In July 2021, Dot Esports reported that the United States Department of Justice (DOJ) was investigating the Overwatch League in regards to their team soft cap on players' salaries. In contrast to professional sports leagues like the NFL, where the use of player unions allows the league to implement salary caps under the Supreme Court ruling in Amalgamated Meat Cutters v. Jewel Tea Co., the Overwatch League currently lacks such unions, which would make salary caps potentially a violation of the Sherman Antitrust Act of 1890. The league soft cap in 2020 was , and while a team could have salaries over that amount, they would be taxed as a luxury tax and would be considered detrimental. In October 2021, Sports Business Journal reported that the OWL would be eliminating the luxury tax and maximum salary caps. A settlement between the two parties was proposed, but according to a report by former ESPN writer Jacob Wolf in late 2022, Activision Blizzard refused to terms regarding particular requests that would endure after the proposed acquisition of Activision Blizzard by Microsoft.

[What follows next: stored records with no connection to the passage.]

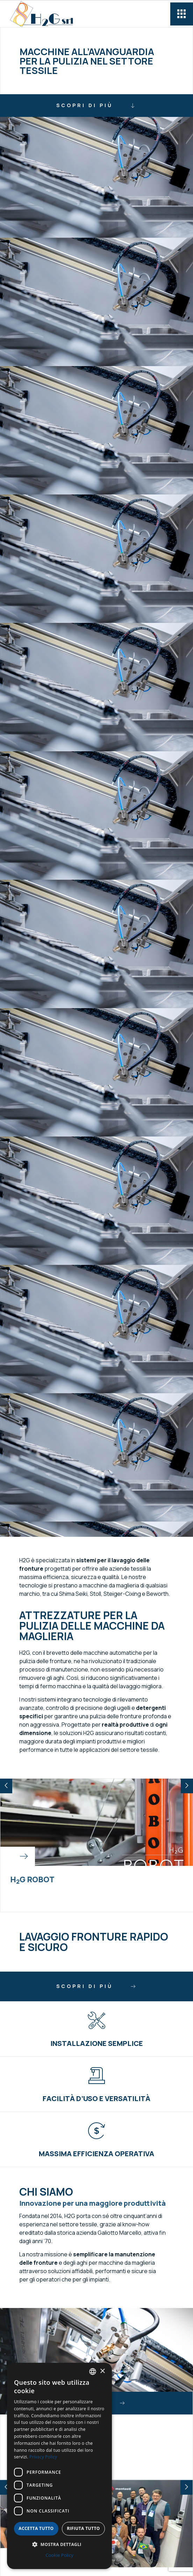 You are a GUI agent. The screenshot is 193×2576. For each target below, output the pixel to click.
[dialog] (59, 2466)
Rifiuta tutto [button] (83, 2528)
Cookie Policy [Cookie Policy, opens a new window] (59, 2555)
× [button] (102, 2371)
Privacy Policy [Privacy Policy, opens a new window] (43, 2457)
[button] (6, 1786)
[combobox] (92, 2371)
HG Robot (32, 1879)
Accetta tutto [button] (36, 2528) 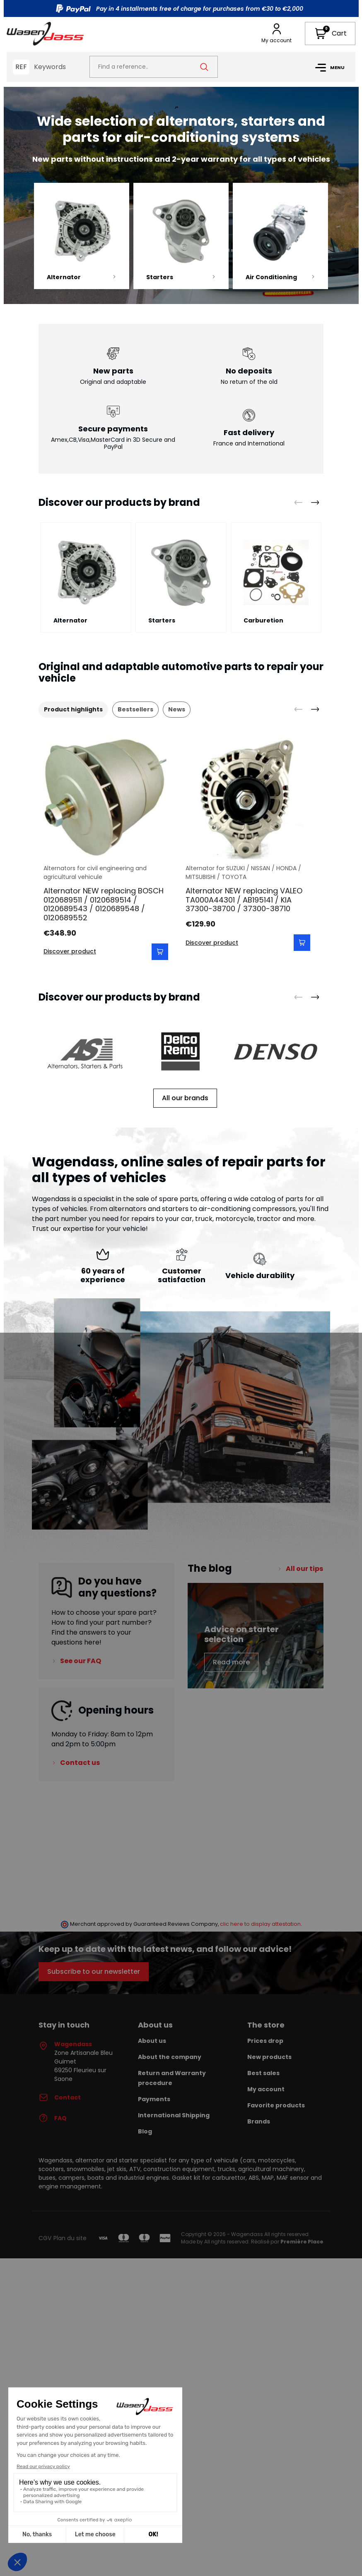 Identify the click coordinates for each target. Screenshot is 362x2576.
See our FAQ (80, 1661)
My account (266, 2089)
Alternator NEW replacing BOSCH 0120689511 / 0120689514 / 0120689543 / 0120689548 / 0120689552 (103, 904)
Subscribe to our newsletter (93, 1971)
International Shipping (174, 2115)
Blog (145, 2131)
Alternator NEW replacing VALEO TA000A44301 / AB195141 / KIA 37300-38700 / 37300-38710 (244, 900)
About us (152, 2041)
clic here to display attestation (260, 1923)
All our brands (185, 1098)
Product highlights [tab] (73, 709)
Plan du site (70, 2238)
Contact (60, 2098)
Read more (231, 1662)
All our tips (304, 1568)
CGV (45, 2238)
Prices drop (265, 2041)
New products (269, 2057)
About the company (169, 2057)
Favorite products (276, 2105)
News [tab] (176, 709)
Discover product (69, 951)
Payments (154, 2099)
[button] (330, 33)
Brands (258, 2121)
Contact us (80, 1762)
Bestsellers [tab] (135, 709)
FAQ (53, 2118)
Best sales (263, 2073) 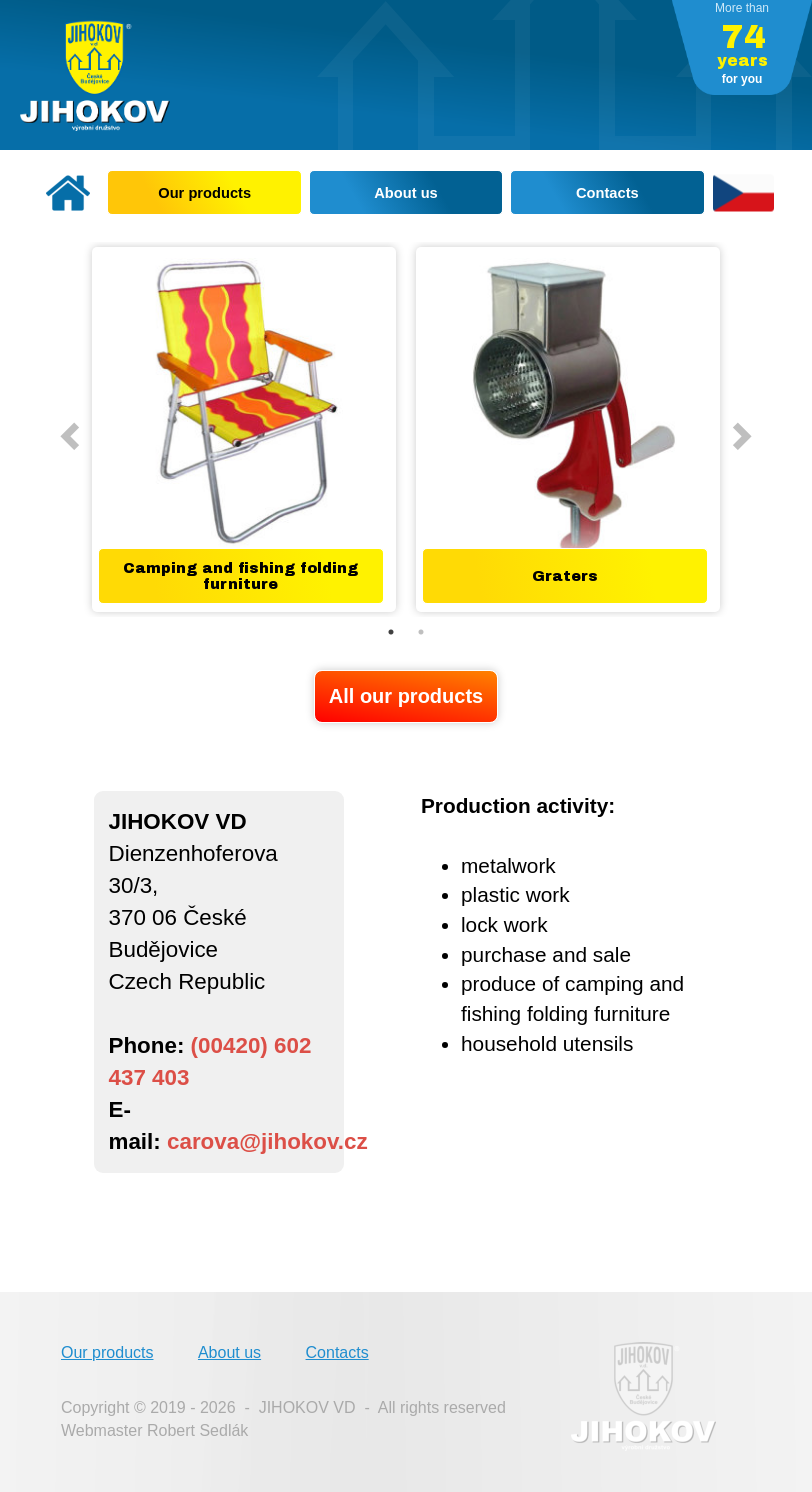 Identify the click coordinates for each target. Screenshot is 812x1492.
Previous (67, 430)
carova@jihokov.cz (267, 1141)
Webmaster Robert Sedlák (154, 1430)
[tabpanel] (244, 429)
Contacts (337, 1352)
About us (229, 1352)
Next (735, 430)
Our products (107, 1352)
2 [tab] (421, 632)
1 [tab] (391, 632) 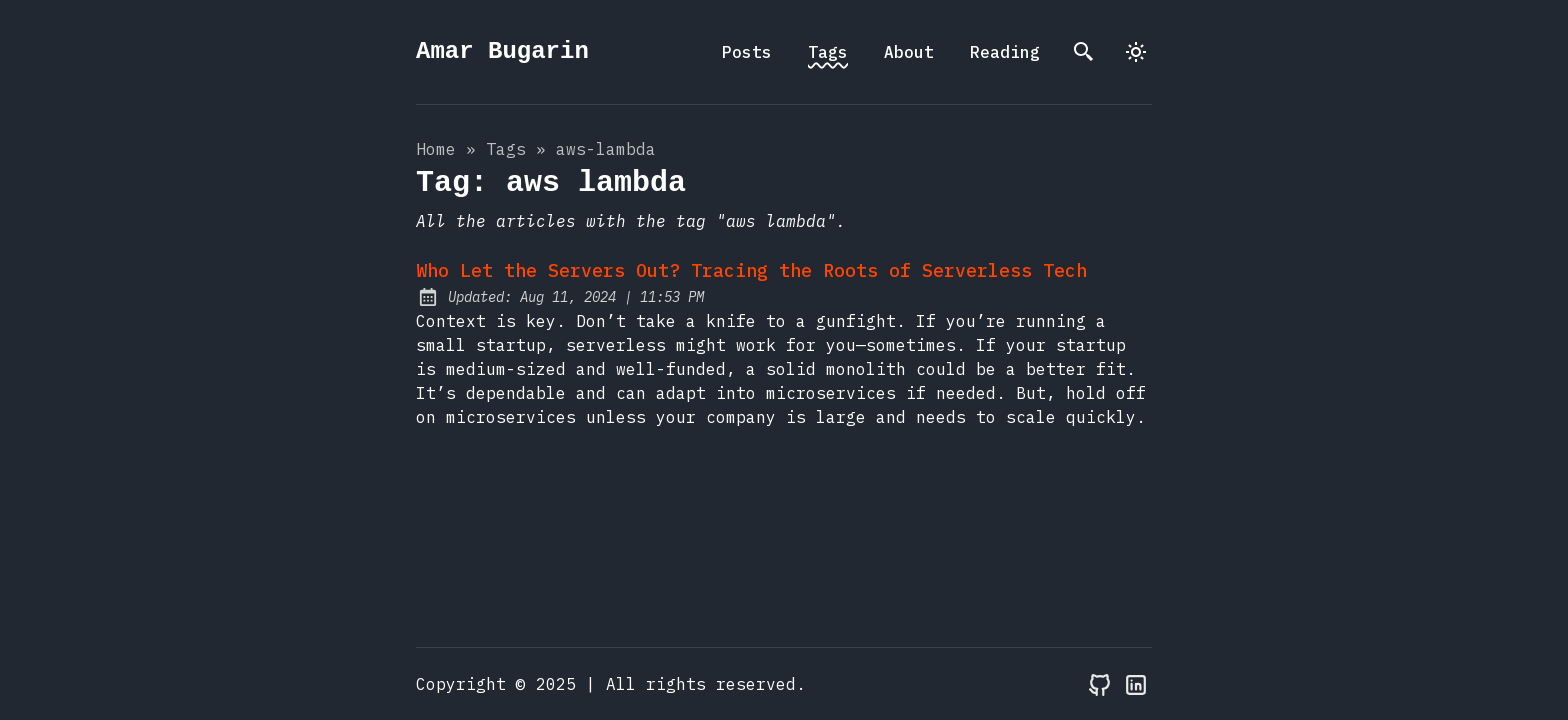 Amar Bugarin (502, 51)
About (909, 52)
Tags (828, 52)
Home (436, 149)
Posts (747, 52)
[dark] (1136, 52)
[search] (1084, 52)
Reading (1005, 52)
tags (506, 149) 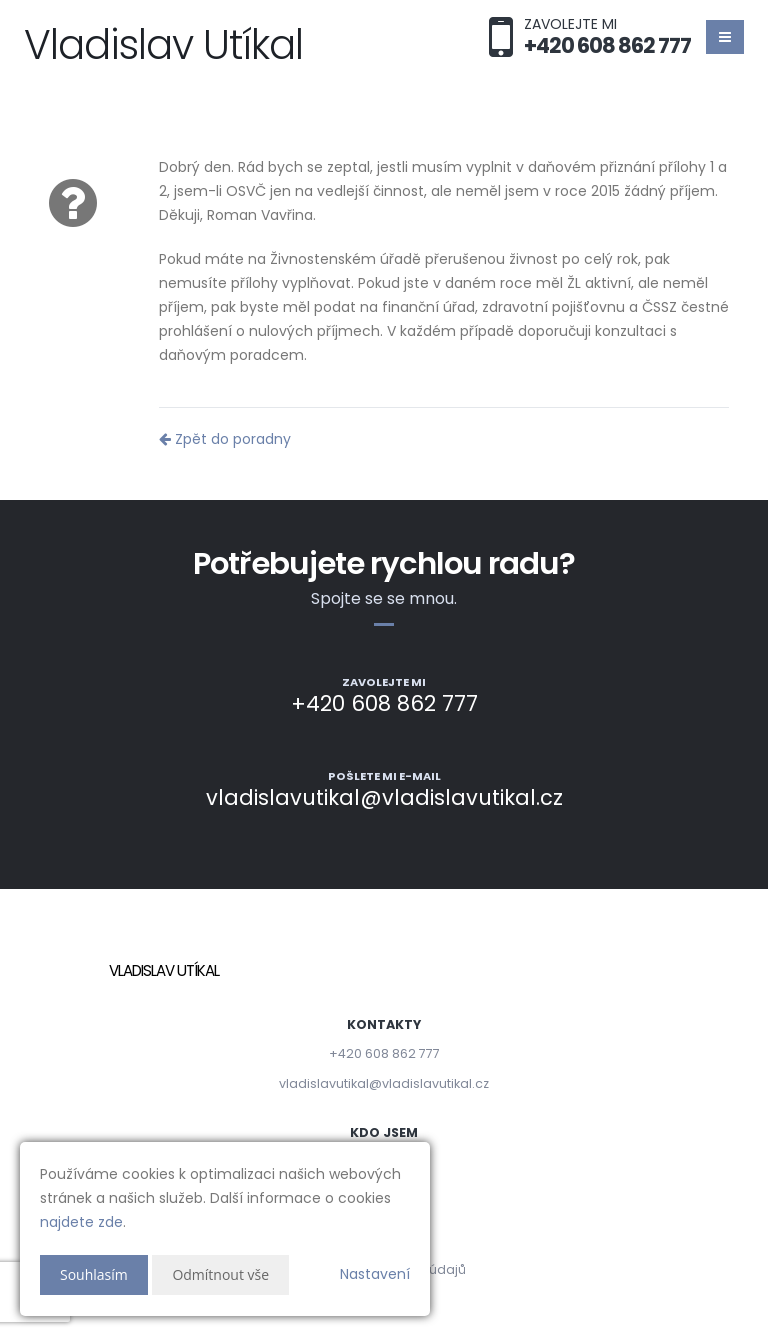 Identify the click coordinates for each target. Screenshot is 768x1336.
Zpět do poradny (225, 439)
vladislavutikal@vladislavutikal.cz (384, 1083)
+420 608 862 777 (384, 1053)
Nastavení (375, 1274)
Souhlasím (94, 1274)
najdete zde (81, 1222)
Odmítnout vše (220, 1274) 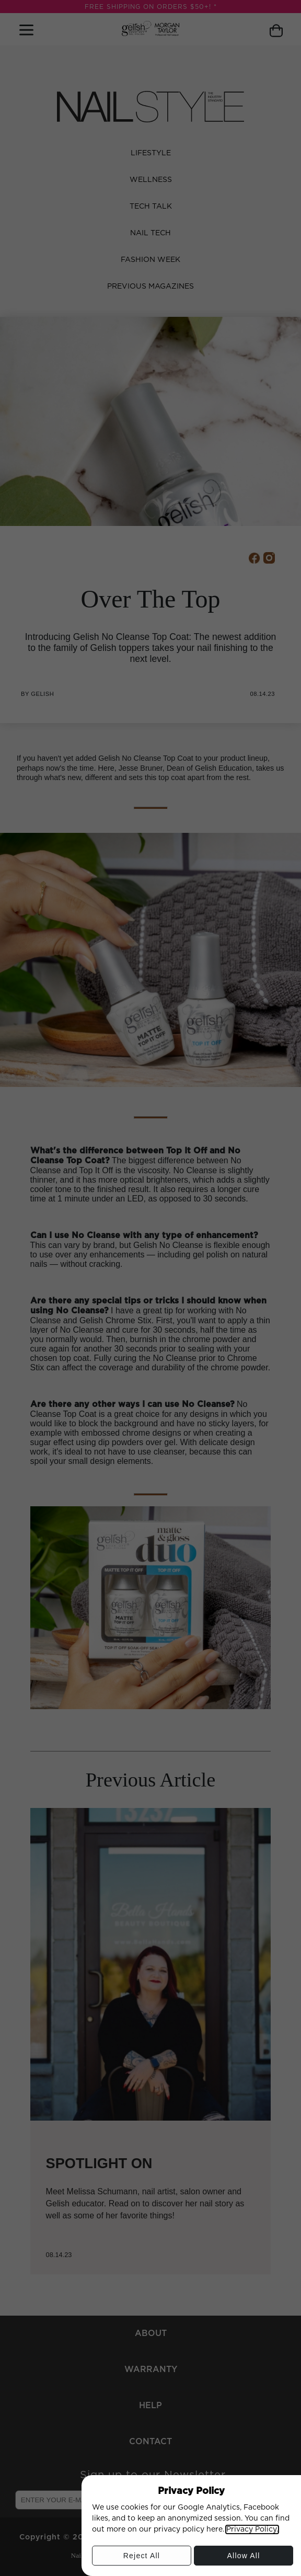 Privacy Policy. (252, 2529)
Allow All (243, 2558)
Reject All (141, 2558) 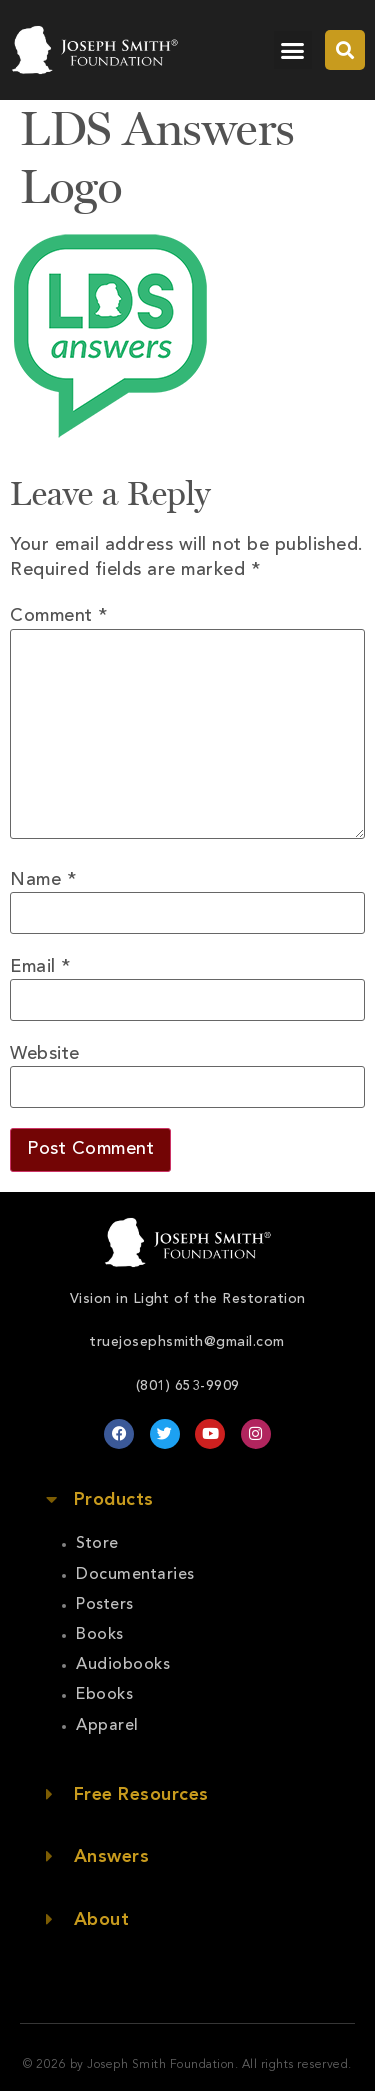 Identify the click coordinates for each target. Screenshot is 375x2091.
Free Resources (141, 1795)
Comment (59, 616)
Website (45, 1054)
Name (43, 880)
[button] (293, 50)
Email (40, 967)
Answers (112, 1857)
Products (114, 1500)
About (102, 1920)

The Department of Justice filed a lawsuit, and Activision Blizzard agreed to settle the suit in April 2023, with provisions that would prohibit it from implementing similar measures in the future in the Overwatch League, the Call of Duty League, or any other esports league it operates.

==Legacy==
Activision Blizzard used the Overwatch League model to establish the Call of Duty League in 2019. While the Call of Duty League was to have its inaugural season in 2020 with the same planned home/away format that the Overwatch League was planning the use in its third season, the COVID-19 pandemic forced the Call of Duty League to switch to a fully online format. The league was a central plot element in the seventeenth season episode "Brave N00b World" of American Dad! which was first broadcast in May 2020.